Forages play an important role in maintaining milk production in dairy systems. Although high-energy concentrates can be partly used to achieve this target, dairy farmers would utilise forages to a greater extent in the case where grains and the other concentrate components of feed rations become expensive or unavailable. With proper management of the forage system, the feed cost will be reduced.
In addition to lower feed costs, also production efficiency and profitability will be improved. The following is a review of some feed management strategies that help achieve such an economical target.
Photo: Mark Pasveer
Silage storage system
The most economical silage system for the 100 cow dairy farm was a bagged silage method, followed by stave silos and wrapped bale silage, with the uncovered bunker silo being the least profitable storage method (Table 1).
The difference here may be attributed to the following factors:
• The magnitude of exposure to mold damage and/or aerobic deterioration of silage
• The nutritive losses which cause a drop in milk production, or otherwise necessitate additional supplements to meet the herd energy and protein requirements.
• The reduced nutritive content in manure which cause an increase in fertiliser use.
• The change of the machinery operating costs, the use of fuel and electricity, labour costs, and storage costs.
The use of chemical drying agents such as potassium carbonate can improve the drying rate of the cell wall of the stem material by breaking the waxy layer of the outer stem so that moisture can escape.

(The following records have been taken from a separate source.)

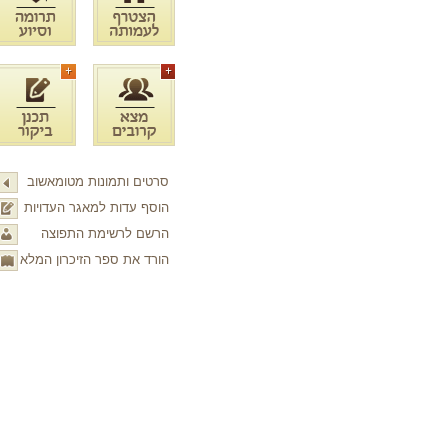
סרטים ותמונות מטומאשוב
הוסף עדות למאגר העדויות
הרשם לרשימת התפוצה
הורד את ספר הזיכרון המלא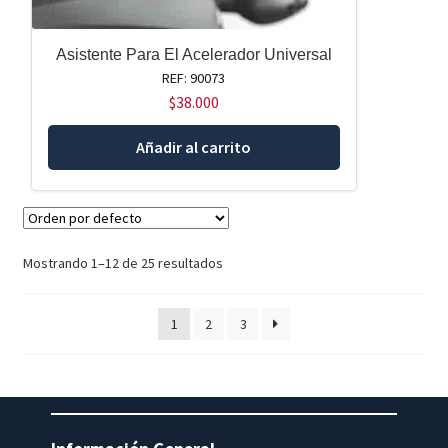
Asistente Para El Acelerador Universal
REF: 90073
$
38.000
Añadir al carrito
Mostrando 1–12 de 25 resultados
1
2
3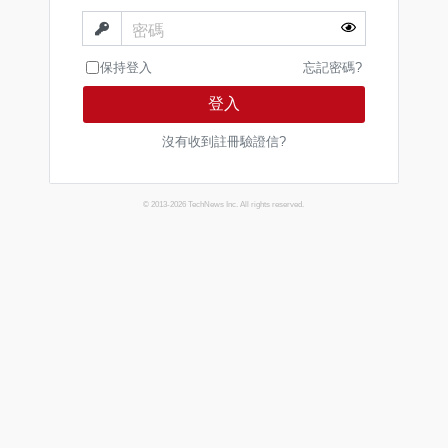
密碼
保持登入
忘記密碼?
登入
沒有收到註冊驗證信?
© 2013-2026 TechNews Inc. All rights reserved.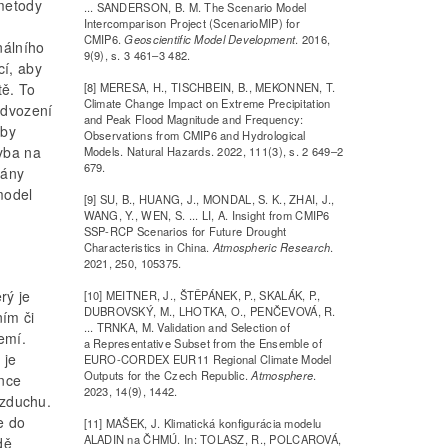
metody
... SANDERSON, B. M. The Scenario Model
Intercomparison Project (ScenarioMIP) for
CMIP6.
Geoscientific Model Development
. 2016,
nálního
9(9), s. 3 461–3 482.
cí, aby
tě. To
[8] MERESA, H., TISCHBEIN, B., MEKONNEN, T.
Climate Change Impact on Extreme Precipitation
odvození
and Peak Flood Magnitude and Frequency:
yby
Observations from CMIP6 and Hydrological
hyba na
Models. Natural Hazards. 2022, 111(3), s. 2 649–2
679.
vány
model
[9] SU, B., HUANG, J., MONDAL, S. K., ZHAI, J.,
WANG, Y., WEN, S. ... LI, A. Insight from CMIP6
SSP-RCP Scenarios for Future Drought
Characteristics in China.
Atmospheric Research
.
2021, 250, 105375.
rý je
[10] MEITNER, J., ŠTĚPÁNEK, P., SKALÁK, P.,
DUBROVSKÝ, M., LHOTKA, O., PENČEVOVÁ, R.
ním či
... TRNKA, M. Validation and Selection of
emí.
a Representative Subset from the Ensemble of
 je
EURO-CORDEX EUR11 Regional Climate Model
Outputs for the Czech Republic.
Atmosphere
.
ance
2023, 14(9), 1442.
vzduchu.
e do
[11] MAŠEK, J. Klimatická konfigurácia modelu
ALADIN na ČHMÚ. In: TOLASZ, R., POLCAROVÁ,
dě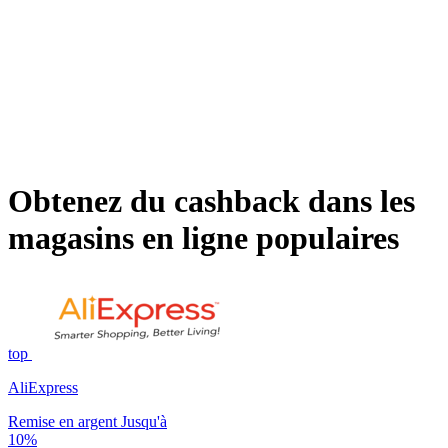
Obtenez du cashback dans les
magasins en ligne populaires
top
AliExpress
Remise en argent Jusqu'à
10%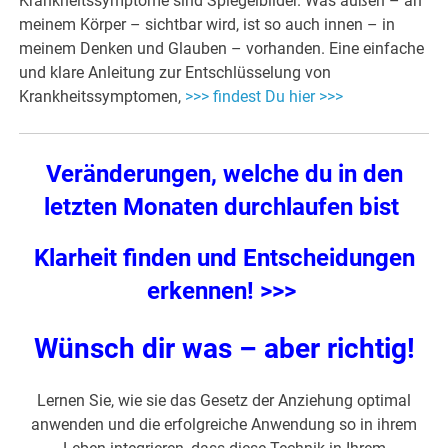
Krankheitssymptome sind Spiegelbilder. Was außen – an
meinem Körper – sichtbar wird, ist so auch innen – in
meinem Denken und Glauben – vorhanden. Eine einfache
und klare Anleitung zur Entschlüsselung von
Krankheitssymptomen,
>>> findest Du hier >>>
Veränderungen, welche du in den
letzten Monaten durchlaufen bist
Klarheit finden und Entscheidungen
erkennen! >>>
Wünsch dir was – aber richtig!
Lernen Sie, wie sie das Gesetz der Anziehung optimal
anwenden und die erfolgreiche Anwendung so in ihrem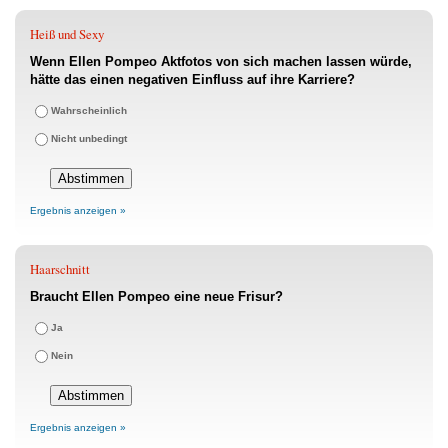
Heiß und Sexy
Wenn Ellen Pompeo Aktfotos von sich machen lassen würde,
hätte das einen negativen Einfluss auf ihre Karriere?
Wahrscheinlich
Nicht unbedingt
Ergebnis anzeigen »
Haarschnitt
Braucht Ellen Pompeo eine neue Frisur?
Ja
Nein
Ergebnis anzeigen »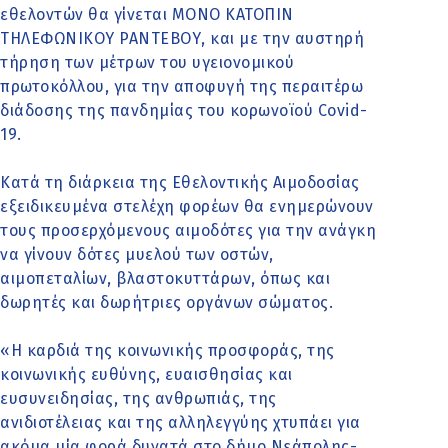
εθελοντών θα γίνεται ΜΟΝΟ ΚΑΤΟΠΙΝ
ΤΗΛΕΦΩΝΙΚΟΥ ΡΑΝΤΕΒΟΥ, και με την αυστηρή
τήρηση των μέτρων του υγειονομικού
πρωτοκόλλου, για την αποφυγή της περαιτέρω
διάδοσης της πανδημίας του κορωνοϊού Covid-
19.
Κατά τη διάρκεια της Εθελοντικής Αιμοδοσίας
εξειδικευμένα στελέχη φορέων θα ενημερώνουν
τους προσερχόμενους αιμοδότες για την ανάγκη
να γίνουν δότες μυελού των οστών,
αιμοπεταλίων, βλαστοκυττάρων, όπως και
δωρητές και δωρήτριες οργάνων σώματος.
«Η καρδιά της κοινωνικής προσφοράς, της
κοινωνικής ευθύνης, ευαισθησίας και
ευσυνειδησίας, της ανθρωπιάς, της
ανιδιοτέλειας και της αλληλεγγύης χτυπάει για
ακόμα μία φορά δυνατά στο δήμο Νεάπολης-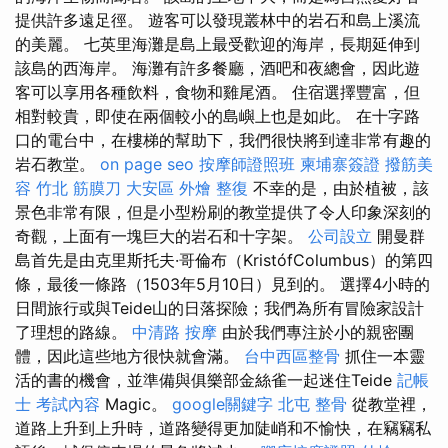
提供許多遠足徑。 遊客可以發現叢林中的岩石和島上溪流
的美麗。 七英里海灘是島上最受歡迎的海岸，長期延伸到
該島的西海岸。 海灘有許多餐廳，酒吧和夜總會，因此遊
客可以享用各種飲料，食物和雞尾酒。 住宿選擇豐富，但
相對較貴，即使在兩個較小的島嶼上也是如此。 在十字路
口的電台中，在樓梯的幫助下，我們很快將到達非常有趣的
岩石教堂。
on page seo
按摩師證照班
柬埔寨簽證
撥筋美
容
竹北 筋膜刀
大安區 外燴
整復
不幸的是，由於植被，該
景色非常有限，但是小型粉刷的教堂提供了令人印象深刻的
奇觀，上面有一塊巨大的岩石和十字架。
公司設立
開曼群
島首先是由克里斯托夫·哥倫布（KristófColumbus）的第四
條，最後一條路（1503年5月10日）見到的。 選擇4小時的
日間旅行或與Teide山的日落探險；我們為所有冒險家設計
了理想的路線。
中清路 按摩
由於我們專注於小的親密團
體，因此這些地方很快就會滿。
台中西區整骨
抓住一本靈
活的書的機會，並準備與俱樂部金絲雀一起迷住Teide
記帳
士 考試內容
Magic。
google關鍵字
北屯 整骨
從教堂裡，
道路上升到上升時，道路變得更加陡峭和不愉快，在竊竊私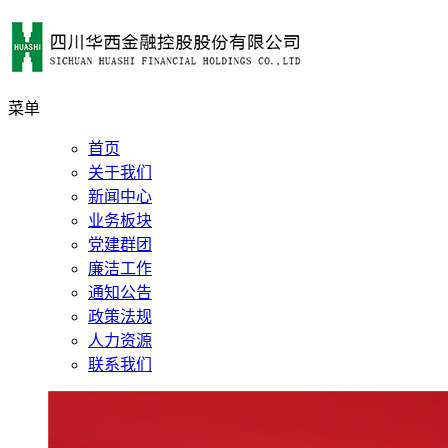
菜单
首页
关于我们
新闻中心
业务板块
党建群团
廉洁工作
通知公告
政策法规
人力资源
联系我们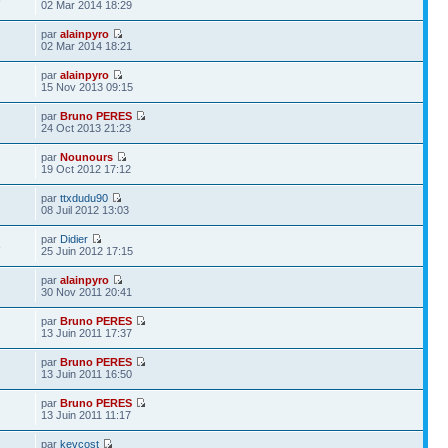
6
02 Mar 2014 18:29
par
alainpyro
02 Mar 2014 18:21
par
alainpyro
15 Nov 2013 09:15
par
Bruno PERES
24 Oct 2013 21:23
par
Nounours
19 Oct 2012 17:12
par
ttxdudu90
08 Juil 2012 13:03
par
Didier
8
25 Juin 2012 17:15
par
alainpyro
30 Nov 2011 20:41
par
Bruno PERES
13 Juin 2011 17:37
par
Bruno PERES
13 Juin 2011 16:50
par
Bruno PERES
13 Juin 2011 11:17
par
kevcost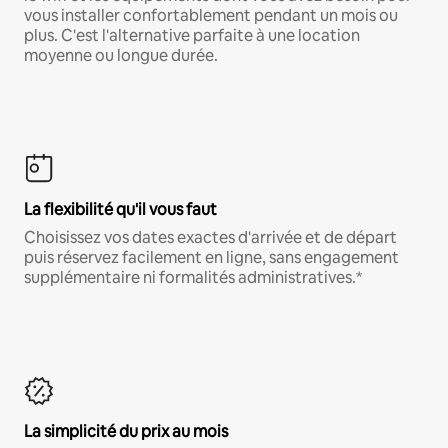
vous installer confortablement pendant un mois ou
plus. C'est l'alternative parfaite à une location
moyenne ou longue durée.
La flexibilité qu'il vous faut
Choisissez vos dates exactes d'arrivée et de départ
puis réservez facilement en ligne, sans engagement
supplémentaire ni formalités administratives.*
La simplicité du prix au mois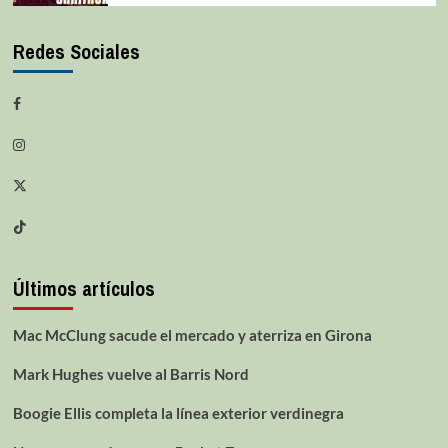
Redes Sociales
Últimos artículos
Mac McClung sacude el mercado y aterriza en Girona
Mark Hughes vuelve al Barris Nord
Boogie Ellis completa la línea exterior verdinegra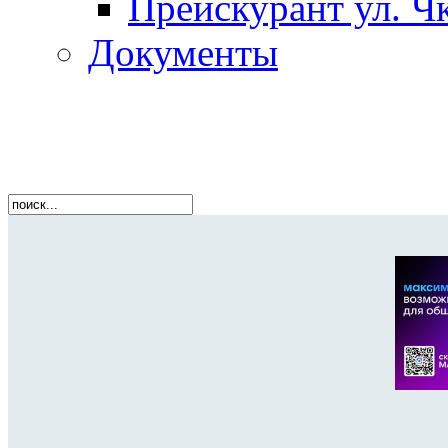
Прейскурант ул. Чк
Документы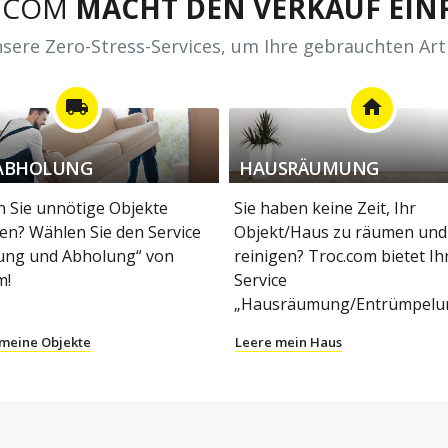
.COM
MACHT DEN VERKAUF EINF
sere Zero-Stress-Services, um Ihre gebrauchten Art
local_shipping
home
ABHOLUNG
HAUSRÄUMUNG
 Sie unnötige Objekte
Sie haben keine Zeit, Ihr
en? Wählen Sie den Service
Objekt/Haus zu räumen und
ung und Abholung“ von
reinigen? Troc.com bietet I
m!
Service
„Hausräumung/Entrümpelun
 meine Objekte
Leere mein Haus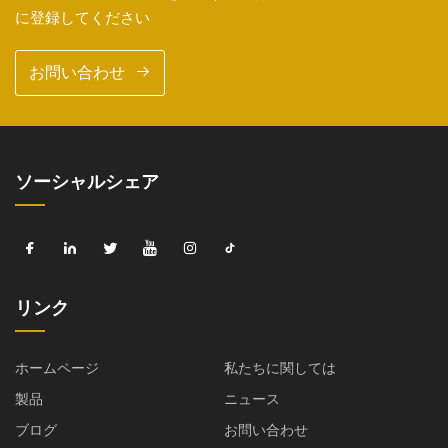
に登録してください
お問い合わせ
ソーシャルシェア
リンク
ホームページ
私たちに関しては
製品
ニュース
ブログ
お問い合わせ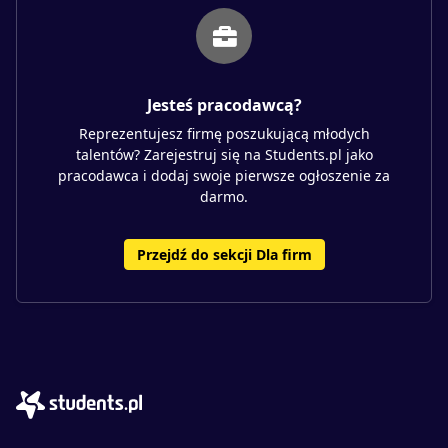
Jesteś pracodawcą?
Reprezentujesz firmę poszukującą młodych
talentów? Zarejestruj się na Students.pl jako
pracodawca i dodaj swoje pierwsze ogłoszenie za
darmo.
Przejdź do sekcji Dla firm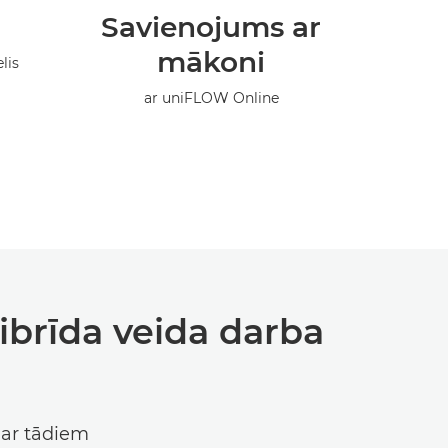
Savienojums ar
Z
mākoni
lis
ar uniFLOW Online
ar enerģi
ibrīda veida darba
 ar tādiem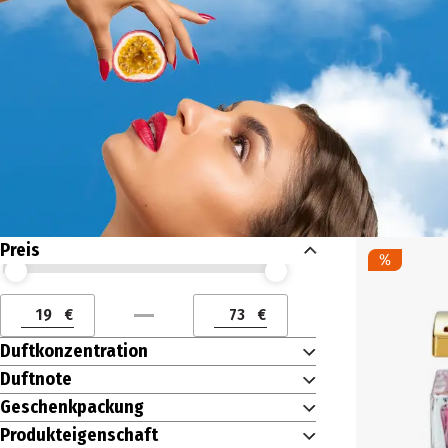
Preis
Preis (€) ab
Preis (€) bis
€
€
Preis (€) ab
Preis (€) bis
Duftkonzentration
Duftnote
Geschenkpackung
Produkteigenschaft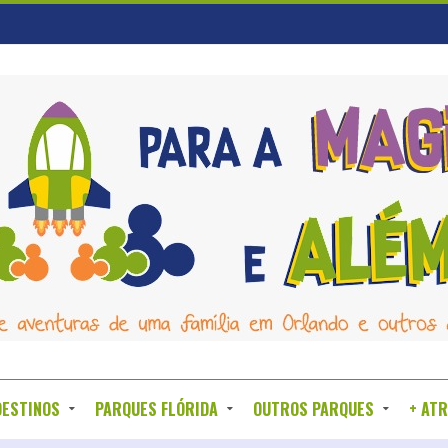
DESTINOS
PARQUES FLÓRIDA
OUTROS PARQUES
+ AT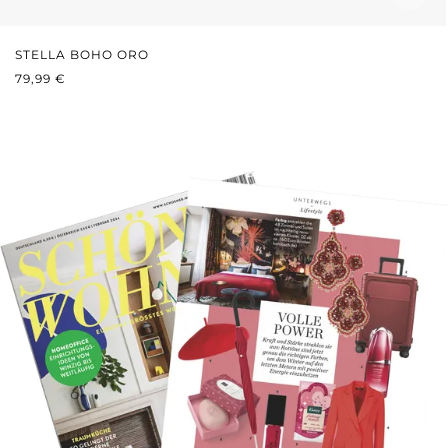
STELLA BOHO ORO
PREZZO NORMALE:
79,99 €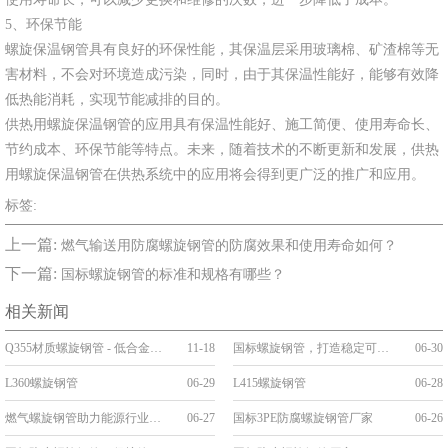
5、环保节能
螺旋保温钢管具有良好的环保性能，其保温层采用玻璃棉、矿渣棉等无
害材料，不会对环境造成污染，同时，由于其保温性能好，能够有效降
低热能消耗，实现节能减排的目的。
供热用螺旋保温钢管的应用具有保温性能好、施工简便、使用寿命长、
节约成本、环保节能等特点。未来，随着技术的不断更新和发展，供热
用螺旋保温钢管在供热系统中的应用将会得到更广泛的推广和应用。
标签:
上一篇:
燃气输送用防腐螺旋钢管的防腐效果和使用寿命如何？
下一篇:
国标螺旋钢管的标准和规格有哪些？
相关新闻
Q355材质螺旋钢管 - 低合金高强度工程优选管道
11-18
国标螺旋钢管，打造稳定可靠的管道工程
06-30
L360螺旋钢管
06-29
L415螺旋钢管
06-28
燃气螺旋钢管助力能源行业发展
06-27
国标3PE防腐螺旋钢管厂家
06-26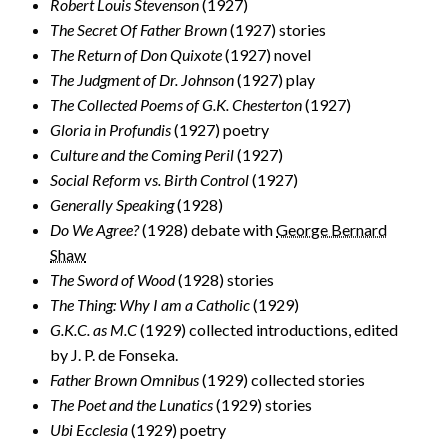
Robert Louis Stevenson
(1927)
The Secret Of Father Brown
(1927) stories
The Return of Don Quixote
(1927) novel
The Judgment of Dr. Johnson
(1927) play
The Collected Poems of G.K. Chesterton
(1927)
Gloria in Profundis
(1927) poetry
Culture and the Coming Peril
(1927)
Social Reform vs. Birth Control
(1927)
Generally Speaking
(1928)
Do We Agree?
(1928) debate with
George Bernard
Shaw
The Sword of Wood
(1928) stories
The Thing: Why I am a Catholic
(1929)
G.K.C. as M.C
(1929) collected introductions, edited
by J. P. de Fonseka.
Father Brown Omnibus
(1929) collected stories
The Poet and the Lunatics
(1929) stories
Ubi Ecclesia
(1929) poetry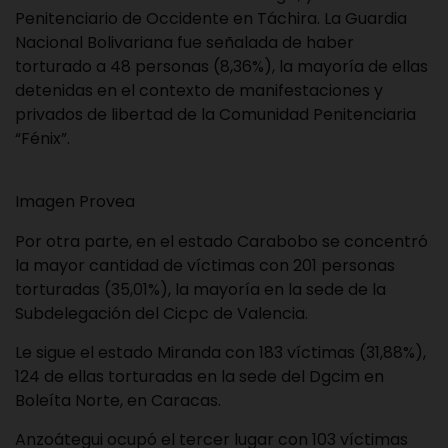
Penitenciario de Occidente en Táchira. La Guardia
Nacional Bolivariana fue señalada de haber
torturado a 48 personas (8,36%), la mayoría de ellas
detenidas en el contexto de manifestaciones y
privados de libertad de la Comunidad Penitenciaria
“Fénix”.
Imagen Provea
Por otra parte, en el estado Carabobo se concentró
la mayor cantidad de víctimas con 201 personas
torturadas (35,01%), la mayoría en la sede de la
Subdelegación del Cicpc de Valencia.
Le sigue el estado Miranda con 183 víctimas (31,88%),
124 de ellas torturadas en la sede del Dgcim en
Boleíta Norte, en Caracas.
Anzoátegui ocupó el tercer lugar con 103 víctimas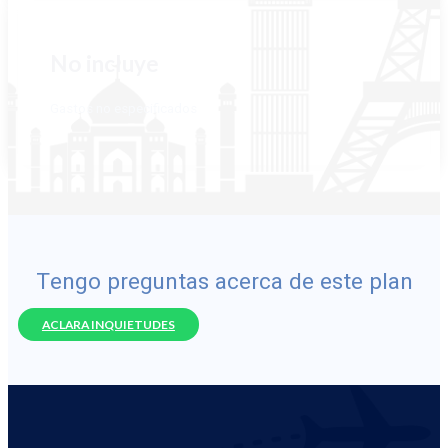
No incluye
Gastos no especificados
Tengo preguntas acerca de este plan
ACLARA INQUIETUDES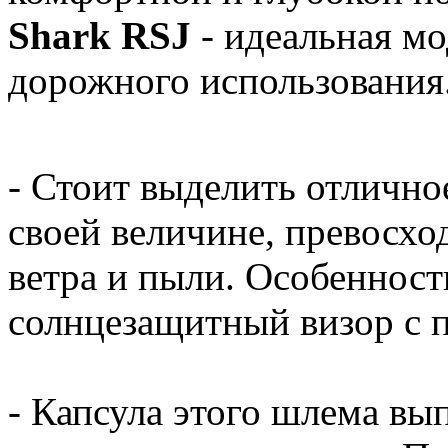
Shark RSJ
- идеальная мо
дорожного использования
- Стоит выделить отличное
своей величине, превосх
ветра и пыли. Особенност
солнцезащитный визор с 
- Капсула этого шлема вы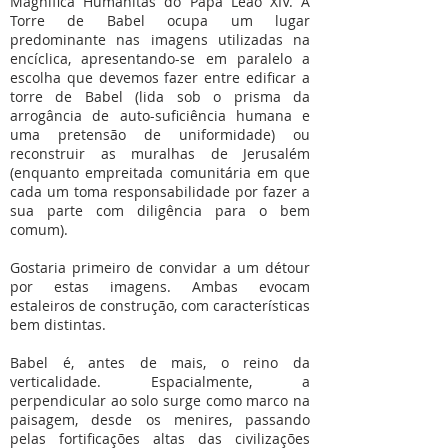
Magnifica Humanitas do Papa Leão XIV. A
Torre de Babel ocupa um lugar
predominante nas imagens utilizadas na
encíclica, apresentando-se em paralelo a
escolha que devemos fazer entre edificar a
torre de Babel (lida sob o prisma da
arrogância de auto-suficiência humana e
uma pretensão de uniformidade) ou
reconstruir as muralhas de Jerusalém
(enquanto empreitada comunitária em que
cada um toma responsabilidade por fazer a
sua parte com diligência para o bem
comum).
Gostaria primeiro de convidar a um détour
por estas imagens. Ambas evocam
estaleiros de construção, com características
bem distintas.
Babel é, antes de mais, o reino da
verticalidade. Espacialmente, a
perpendicular ao solo surge como marco na
paisagem, desde os menires, passando
pelas fortificações altas das civilizações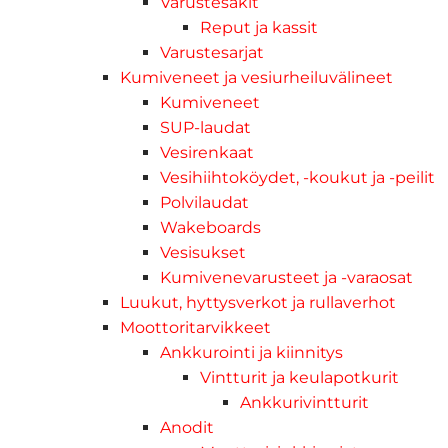
Varustesäkit
Reput ja kassit
Varustesarjat
Kumiveneet ja vesiurheiluvälineet
Kumiveneet
SUP-laudat
Vesirenkaat
Vesihiihtoköydet, -koukut ja -peilit
Polvilaudat
Wakeboards
Vesisukset
Kumivenevarusteet ja -varaosat
Luukut, hyttysverkot ja rullaverhot
Moottoritarvikkeet
Ankkurointi ja kiinnitys
Vintturit ja keulapotkurit
Ankkurivintturit
Anodit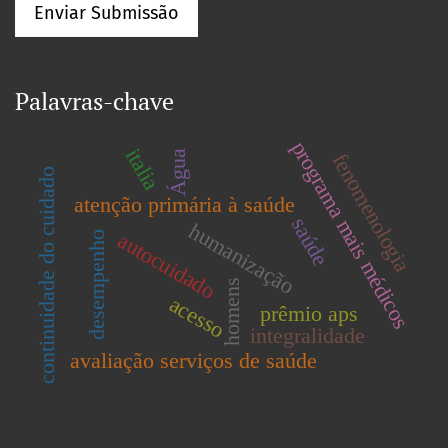
Enviar Submissão
Palavras-chave
programa mais médicos
italia
Água
fenomenologia
continuidade do cuidado
atenção primária à saúde
saúde
humanização
autocuidado
desempenho
homens
acesso
prêmio aps
integralidade
avaliação serviços de saúde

This enables the stem to dry about as quickly as the leaf, i.e. the treated hay requires 34 hours to dry to 75% DM, while untreated hay requires more than 50 hours to dry. In this way, the chemical treatment can reduce the possibility of field losses by up to 70%, which makes it cost effective.
Treatment of straw
With ammonia-treated straw, the cottonseed cake can be fed at a level of 1 kg compared to 2 kg in the case where untreated straw is used in heifer feeding programs. Despite the higher gain in the latter case, the increased price of cottonseed cake would make a lower level of 1 kg/d the most profitable. The growth rates of 0.6-0.65 kg/day for the 1 kg/day level of cottonseed cake are very satisfactory rates of production for smallholder farm conditions.
For cows on forage with less than 8% protein, it is important to utilise a protein supplement, but when the forage protein levels are 8% or more then it will generally be economically advantageous to use simply grain supplementation which can often be provided to the cows at approximately a third to half the cost of feeding a protein supplement.
Use of alternative feed materials
The following are examples of materials that may serve as forage substitutes reducing feed costs and hence increasing the production returns:
In one study, Friesian dairy cows were fed over a 40-days period on rations containing 2 levels of newsprints (Table 2). Feed intake was reduced as the level of newsprints was increases in the diet, but digestibility values were not influenced by the level of the newsprints. The actual milk yield decreased with the larger amounts of newsprints incorporated into the ration. However, considering the greater amounts of milk fat produced in these cases, the fat-corrected milk values (FCM) were greater for the high-newsprint rations. In terms of economics, the use of newsprints resulted in a saving of about 85.00 US$ per ton of forage, considering that a ton of used newsprint and a ton of cottonseed hulls are currently sold at an average price of around US$ 90.00 and US$ 260.00 respectively.
Studies have indicated that adding a mixture of rumen contents with barley at up to 15% of the total ration did not adversely affect the feed intake or milk production. The latter was equal to milk production in case of feeding oats or grass hay, but with an average saving of 12% of the total feed cost.
Finding the most profitable animal to utilise a given quantity and quality of forage has received much less research attention than finding forages to meet the animal requirements. It is generally accepted though that high-producing dairy cows can provide a better payoff for the higher quality forages, unlike beef cattle and their replacements which more profitably utilise the lower quality forages.